Our thoughts are with the Hendricks Motorsport team in the United States today following the plane crash on Sunday which killed five team members, two family members and three pilots. The 10 were travelling in a Hendrick-owned Beech King Air 200 turboprop plane when it crashed in the Bull Mountain area, seven miles to the west of Martinsville airport in Virginia. The plane carried 24-year-old Ricky Hendrick, team owner Rick Hendrick's only son, who drove a Busch Series car before retiring from the sport in 2002. He has since been groomed to take over the team. His uncle John Hendrick (Rick's brother) who was president of the racing organization was also killed as were his two daughters 22-year-old twins Kimberly and Jennifer Hendrick. Also onboard was Jeff Turner, the general manager of the Hendrick racing empire and a man who played a key role in the whole Hendrick business, which includes one of the nation's largest car dealership networks, in addition to the teams which run Jimmie Johnson, Jeff Gordon, Terry Labonte and Brian Vickers in the Nextel Cup. Another of the dead was engine builder Randy Dorton, one of the top names in engine tuning in NASCAR and Joe Jackson, the DuPont executive who was responsible for the sponsorship deal on Gordon's car. The three others killed were all pilots: Hendrick's employees Dick Tracy and Liz Morrison and Scott Latham, a helicopter pilot for NASCAR driver Tony Stewart, who appears to have been hitching a ride on the 25 minute flight from Concord, North Carolina to Martinsville.

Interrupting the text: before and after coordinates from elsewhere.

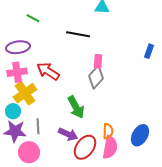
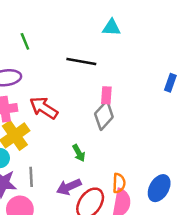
green line: (33, 18) -> (25, 41), turned 40
green arrow: (76, 107) -> (79, 153), size x0.6
purple arrow: (68, 134) -> (69, 187), turned 132

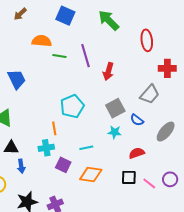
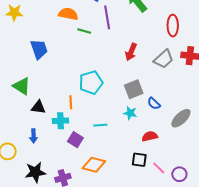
purple line: (85, 56) -> (107, 17), moved
gray trapezoid: (150, 94) -> (164, 59), moved
black triangle: (11, 148) -> (38, 107), moved
orange diamond: (91, 174) -> (94, 165), moved
purple circle: (170, 179) -> (179, 174), moved

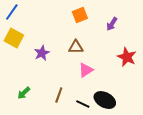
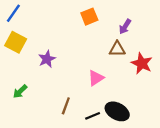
brown triangle: (76, 47) -> (117, 49), moved
green arrow: (24, 93) -> (20, 91), moved
black line: (83, 104) -> (93, 116), turned -48

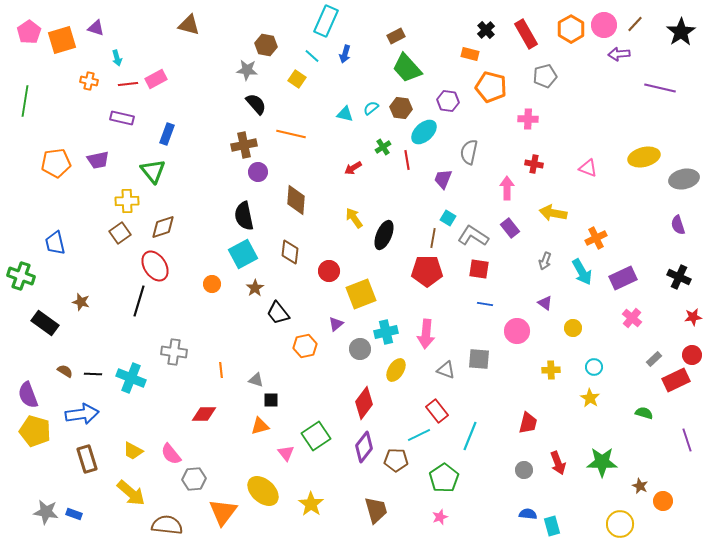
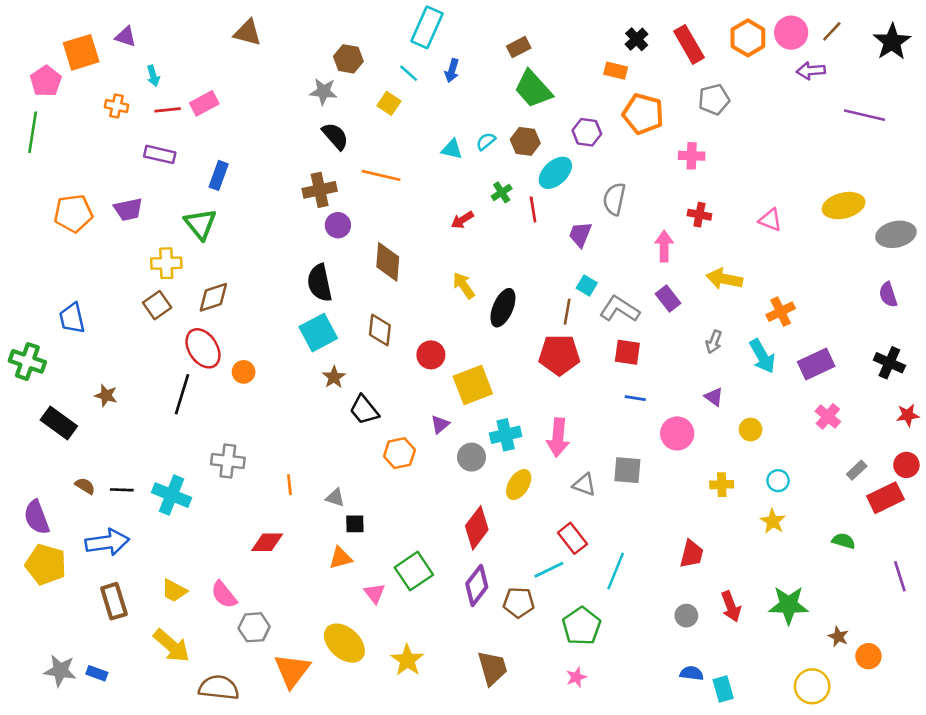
pink pentagon: (29, 32) -> (46, 81), moved
orange circle: (212, 284) -> (244, 372), moved

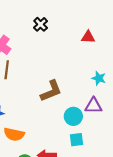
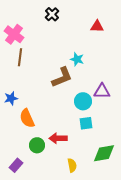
cyan star: (99, 78) -> (77, 59), moved
orange semicircle: (14, 134) -> (27, 118), turned 54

Rick Hendrick was not on board the flight as he usually would have been. He was unwell and decided not to go to watch the race.

The Bull Mountain area was reported to have been foggy all day. It is not the first such accident in the area as a small plane crashed in the vicinity in 2000, killing the pilot, and a US military bomber crashed there in the 1940s.

Most of the NASCAR teams now run their own private aircraft because of the need to fly crew members around quickly because of the 36 events in a year. The sport has lost a number of people in plane crashes including 1992 NASCAR champion, Alan Kulwicki, who was killed in a 1993 plane crash en route to Bristol (Tenn.) Motor Speedway. Later that year Davey Allison died when the helicopter he was piloting crashed in the infield at Talladega Superspeedway.

Team owner Jack Roush nearly lost his life after crashing a small plane in Alabama in 2002 while CART team owner Tony Bettenhausen, his wife and team members died in a plane crash in Kentucky in February 2000.

Formula 1 has had its fair share of such incidents with double World Champion Graham Hill being killed along with his driver Tony Brise and several Hill team members in 1975 when flying back from a test. Several F1 drivers have been killed or injured in plane crashes, the most recent being in May 2000 when David Coulthard walked unscathed from a crash at Lyons airport in which the two pilots of his plane were killed.